START Information given

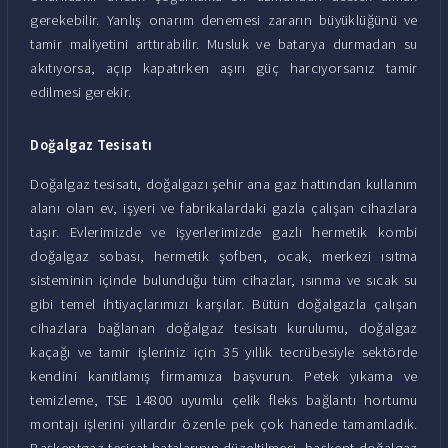
gerekebilir. Yanlış onarım denemesi zararın büyüklüğünü ve
tamir maliyetini arttırabilir. Musluk ve batarya durmadan su
akıtıyorsa, açıp kapatırken aşırı güç harcıyorsanız tamir
edilmesi gerekir.
Doğalgaz Tesisatı
Doğalgaz tesisatı, doğalgazı şehir ana gaz hattından kullanım
alanı olan ev, işyeri ve fabrikalardaki gazla çalışan cihazlara
taşır. Evlerimizde ve işyerlerimizde gazlı hermetik kombi
doğalgaz sobası, hermetik şofben, ocak, merkezi ısıtma
sisteminin içinde bulunduğu tüm cihazlar, ısınma ve sıcak su
gibi temel ihtiyaçlarımızı karşılar. Bütün doğalgazla çalışan
cihazlara bağlanan doğalgaz tesisatı kurulumu, doğalgaz
kaçağı ve tamir işleriniz için 35 yıllık tecrübesiyle sektörde
kendini kanıtlamış firmamıza başvurun. Petek yıkama ve
temizleme, TSE 14800 uyumlu çelik fleks bağlantı hortumu
montajı işlerini yıllardır özenle pek çok hanede tamamladık.
Başkentgaz tesisat hatalarının düzeltilmesi, başkent doğalgaz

END Information given

### Instructions to follow
Beginning at the line above with "alanı olan ev, işyeri" and finishing at the line with "gibi temel ihtiyaçlarımızı", return each line exactly and return nothing else.

### Answer to this task
alanı olan ev, işyeri ve fabrikalardaki gazla çalışan cihazlara
taşır. Evlerimizde ve işyerlerimizde gazlı hermetik kombi
doğalgaz sobası, hermetik şofben, ocak, merkezi ısıtma
sisteminin içinde bulunduğu tüm cihazlar, ısınma ve sıcak su
gibi temel ihtiyaçlarımızı karşılar. Bütün doğalgazla çalışan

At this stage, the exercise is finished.